I have a function that allocates a lot and hence every trial requires some time for GC. I’m just wondering if there’s any way to tune the system such that it has more heap memory and avoid having to GC so often?

BenchmarkTools.Trial:
  memory estimate:  852.61 MiB
  allocs estimate:  59101
  --------------
  minimum time:     1.566 s (35.72% GC)
  median time:      1.609 s (35.45% GC)
  mean time:        1.609 s (35.82% GC)
  maximum time:     1.754 s (40.24% GC)
  --------------
  samples:          19
  evals/sample:     1

#2

You can disable the garbage collector for a particular block of code with gc_enable(false) and then re-enable it with gc_enable(true) and you can even force garbage collection with gc(). That said, I’ve not personally found any cases where doing so actually helped my code.


#3

Allocations are may be an indicator of suboptimal code, so that it is worth optimizing in itself, but if some allocation is inherent to the algorithm, you can’t do much about it.

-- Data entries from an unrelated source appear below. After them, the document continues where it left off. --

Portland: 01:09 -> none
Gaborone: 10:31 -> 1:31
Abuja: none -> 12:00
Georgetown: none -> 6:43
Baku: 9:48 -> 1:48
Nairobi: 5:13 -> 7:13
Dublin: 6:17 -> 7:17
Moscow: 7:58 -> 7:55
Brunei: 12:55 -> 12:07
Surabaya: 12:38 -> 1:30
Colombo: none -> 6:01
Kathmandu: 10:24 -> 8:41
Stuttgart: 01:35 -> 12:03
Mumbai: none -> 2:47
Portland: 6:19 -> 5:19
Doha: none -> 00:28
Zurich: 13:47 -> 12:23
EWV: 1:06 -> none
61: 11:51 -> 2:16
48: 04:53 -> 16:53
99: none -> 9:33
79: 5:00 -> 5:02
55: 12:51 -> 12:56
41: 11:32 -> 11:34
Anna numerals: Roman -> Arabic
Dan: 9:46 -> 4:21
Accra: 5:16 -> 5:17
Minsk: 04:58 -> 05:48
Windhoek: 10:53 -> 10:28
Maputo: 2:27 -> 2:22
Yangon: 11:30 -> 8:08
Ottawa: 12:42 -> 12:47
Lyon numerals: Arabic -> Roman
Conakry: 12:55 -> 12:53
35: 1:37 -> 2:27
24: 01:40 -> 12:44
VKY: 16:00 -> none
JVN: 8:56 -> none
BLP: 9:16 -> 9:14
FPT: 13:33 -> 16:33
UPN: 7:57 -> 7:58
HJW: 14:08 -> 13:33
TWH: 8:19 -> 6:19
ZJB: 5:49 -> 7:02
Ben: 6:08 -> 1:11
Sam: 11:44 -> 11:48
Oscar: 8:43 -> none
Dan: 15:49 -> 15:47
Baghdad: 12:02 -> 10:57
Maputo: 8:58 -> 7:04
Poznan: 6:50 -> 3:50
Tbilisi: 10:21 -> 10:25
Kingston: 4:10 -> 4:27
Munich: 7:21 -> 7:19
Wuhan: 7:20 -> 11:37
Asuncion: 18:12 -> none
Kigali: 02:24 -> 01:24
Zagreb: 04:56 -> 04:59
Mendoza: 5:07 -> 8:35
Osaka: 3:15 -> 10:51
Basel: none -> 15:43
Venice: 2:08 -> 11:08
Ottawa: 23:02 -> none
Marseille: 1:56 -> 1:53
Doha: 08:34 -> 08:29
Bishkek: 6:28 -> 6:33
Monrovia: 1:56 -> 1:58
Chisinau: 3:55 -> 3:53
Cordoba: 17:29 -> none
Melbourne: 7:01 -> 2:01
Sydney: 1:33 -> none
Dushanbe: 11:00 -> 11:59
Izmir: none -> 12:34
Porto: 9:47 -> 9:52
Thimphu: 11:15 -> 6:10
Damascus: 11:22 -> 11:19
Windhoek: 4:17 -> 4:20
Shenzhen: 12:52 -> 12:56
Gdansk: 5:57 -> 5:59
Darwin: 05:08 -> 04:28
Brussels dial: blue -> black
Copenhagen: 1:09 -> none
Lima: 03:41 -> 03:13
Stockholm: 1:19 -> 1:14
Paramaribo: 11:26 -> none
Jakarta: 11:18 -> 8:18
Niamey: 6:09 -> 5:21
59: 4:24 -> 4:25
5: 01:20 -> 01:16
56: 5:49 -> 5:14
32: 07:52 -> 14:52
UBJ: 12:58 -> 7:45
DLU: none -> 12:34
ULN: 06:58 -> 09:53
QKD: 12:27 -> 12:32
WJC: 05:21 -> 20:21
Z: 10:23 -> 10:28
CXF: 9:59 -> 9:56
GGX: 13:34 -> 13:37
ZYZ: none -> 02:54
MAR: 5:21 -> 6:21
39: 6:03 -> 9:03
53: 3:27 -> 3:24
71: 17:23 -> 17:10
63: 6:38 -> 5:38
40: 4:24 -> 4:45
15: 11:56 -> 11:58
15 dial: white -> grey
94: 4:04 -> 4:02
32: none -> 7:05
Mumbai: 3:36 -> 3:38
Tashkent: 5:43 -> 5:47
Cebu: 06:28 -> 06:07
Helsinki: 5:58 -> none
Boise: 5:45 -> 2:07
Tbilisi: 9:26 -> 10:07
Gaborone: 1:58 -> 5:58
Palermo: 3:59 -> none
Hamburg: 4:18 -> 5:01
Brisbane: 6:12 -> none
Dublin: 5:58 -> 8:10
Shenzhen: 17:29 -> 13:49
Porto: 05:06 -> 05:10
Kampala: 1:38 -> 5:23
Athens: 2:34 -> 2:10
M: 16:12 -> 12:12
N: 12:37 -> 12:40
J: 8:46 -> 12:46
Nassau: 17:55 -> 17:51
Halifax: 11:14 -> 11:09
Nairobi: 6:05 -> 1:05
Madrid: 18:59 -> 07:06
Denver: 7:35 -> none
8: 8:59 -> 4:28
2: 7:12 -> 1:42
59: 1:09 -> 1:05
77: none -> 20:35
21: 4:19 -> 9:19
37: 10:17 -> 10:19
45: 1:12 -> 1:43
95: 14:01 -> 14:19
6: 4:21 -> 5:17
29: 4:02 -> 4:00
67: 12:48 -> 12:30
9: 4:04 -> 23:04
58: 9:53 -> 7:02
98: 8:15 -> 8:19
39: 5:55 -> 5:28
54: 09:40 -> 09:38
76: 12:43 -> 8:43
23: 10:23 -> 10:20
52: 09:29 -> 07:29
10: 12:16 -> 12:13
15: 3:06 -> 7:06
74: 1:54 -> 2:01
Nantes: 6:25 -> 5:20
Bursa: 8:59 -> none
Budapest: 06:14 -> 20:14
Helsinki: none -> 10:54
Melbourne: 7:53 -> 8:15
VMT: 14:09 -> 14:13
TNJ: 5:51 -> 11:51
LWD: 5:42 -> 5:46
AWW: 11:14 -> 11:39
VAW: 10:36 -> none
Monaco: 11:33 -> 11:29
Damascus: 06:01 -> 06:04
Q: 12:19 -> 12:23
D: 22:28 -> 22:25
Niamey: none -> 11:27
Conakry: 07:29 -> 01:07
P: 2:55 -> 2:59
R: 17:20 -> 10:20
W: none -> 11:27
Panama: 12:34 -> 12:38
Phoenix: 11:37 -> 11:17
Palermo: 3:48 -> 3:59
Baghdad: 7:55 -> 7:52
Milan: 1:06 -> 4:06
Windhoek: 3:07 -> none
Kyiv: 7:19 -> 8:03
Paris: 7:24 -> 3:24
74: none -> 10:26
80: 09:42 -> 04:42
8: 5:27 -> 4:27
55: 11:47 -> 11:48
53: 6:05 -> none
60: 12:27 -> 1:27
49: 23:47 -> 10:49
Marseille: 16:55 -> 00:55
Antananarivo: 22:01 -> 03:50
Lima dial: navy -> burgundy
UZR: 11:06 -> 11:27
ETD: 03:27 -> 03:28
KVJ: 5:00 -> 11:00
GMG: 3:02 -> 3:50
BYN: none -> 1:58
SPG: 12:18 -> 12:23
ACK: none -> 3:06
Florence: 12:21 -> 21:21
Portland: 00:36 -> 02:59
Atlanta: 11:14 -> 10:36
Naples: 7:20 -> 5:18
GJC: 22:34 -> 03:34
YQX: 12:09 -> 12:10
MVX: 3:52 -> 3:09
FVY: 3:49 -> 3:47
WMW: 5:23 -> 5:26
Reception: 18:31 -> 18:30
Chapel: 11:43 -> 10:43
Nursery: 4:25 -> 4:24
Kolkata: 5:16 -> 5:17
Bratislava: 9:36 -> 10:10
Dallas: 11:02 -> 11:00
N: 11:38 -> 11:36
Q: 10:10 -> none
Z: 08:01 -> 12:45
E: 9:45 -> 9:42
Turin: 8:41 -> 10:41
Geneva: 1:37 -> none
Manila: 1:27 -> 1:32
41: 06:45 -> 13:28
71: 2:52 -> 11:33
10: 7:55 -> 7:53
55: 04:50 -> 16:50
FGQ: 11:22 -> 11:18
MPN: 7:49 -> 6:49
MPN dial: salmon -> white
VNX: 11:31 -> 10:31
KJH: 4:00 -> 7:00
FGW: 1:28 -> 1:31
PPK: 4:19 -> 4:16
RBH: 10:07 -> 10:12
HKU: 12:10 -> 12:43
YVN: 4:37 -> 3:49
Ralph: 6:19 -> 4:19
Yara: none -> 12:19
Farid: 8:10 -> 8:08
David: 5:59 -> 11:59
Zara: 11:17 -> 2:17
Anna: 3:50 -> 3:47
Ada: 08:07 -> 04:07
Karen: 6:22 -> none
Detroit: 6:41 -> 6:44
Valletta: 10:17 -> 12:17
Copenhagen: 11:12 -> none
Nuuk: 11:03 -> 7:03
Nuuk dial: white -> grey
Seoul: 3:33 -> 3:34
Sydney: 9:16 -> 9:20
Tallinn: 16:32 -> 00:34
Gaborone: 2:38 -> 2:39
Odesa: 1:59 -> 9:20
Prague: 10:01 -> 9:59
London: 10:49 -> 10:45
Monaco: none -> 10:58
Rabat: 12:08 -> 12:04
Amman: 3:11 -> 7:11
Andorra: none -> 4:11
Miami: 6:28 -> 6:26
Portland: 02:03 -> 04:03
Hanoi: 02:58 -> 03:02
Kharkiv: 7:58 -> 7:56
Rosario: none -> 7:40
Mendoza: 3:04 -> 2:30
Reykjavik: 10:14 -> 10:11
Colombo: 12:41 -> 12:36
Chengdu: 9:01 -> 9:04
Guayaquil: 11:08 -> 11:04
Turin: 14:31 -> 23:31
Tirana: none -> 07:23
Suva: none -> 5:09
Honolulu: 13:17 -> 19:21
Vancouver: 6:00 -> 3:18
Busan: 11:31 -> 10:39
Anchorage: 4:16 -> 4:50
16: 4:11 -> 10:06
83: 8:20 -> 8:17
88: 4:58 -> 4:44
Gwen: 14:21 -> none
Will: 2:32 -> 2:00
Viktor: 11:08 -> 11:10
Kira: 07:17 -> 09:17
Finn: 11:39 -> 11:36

It is hard to say more without an MWE, but I would try StaticArrays (first choice) or pre-allocated buffers if possible.


#4

@rdeits If I disable GC completely then wouldn’t it be possible to run out of system memory causing a crash?

@Tamas_Papp I have a very large SharedArray that totals about 30 GiB in size. I need to take a subset of the matrix (up to half of its size) and perform a series of matrix computation. I could use a view but it makes the computation slower. Pre-allocation is a decent idea but I would have to wrap it to support variable sizes. Know any good package for that?


#5

No. In my experience coding these directly is the path of least resistance.

(For 30 GiB objects, please disregard the suggestion for StaticArrays :smile:)


#6

Yes, and what is worse this could be slower, at least in theory. [Slower, as in throughput; I would only consider doing this in soft-real-time situations, and then performance may be more even, but I’m not really convinced of that either for the reason below. Best would be to get rid of [heap] allocations in that case, and then GC isn’t a problem and needs not be disabled.]

Julia’s GC is generational. With the GC on, you could be freeing memory in the younger generation that is likely to be in cache, so new allocations should go there. Disabling GC, you have no choice other than allocating more and more memory, eventually allocating more than fits in cache; this would happen before running out of memory, but would make your program slower.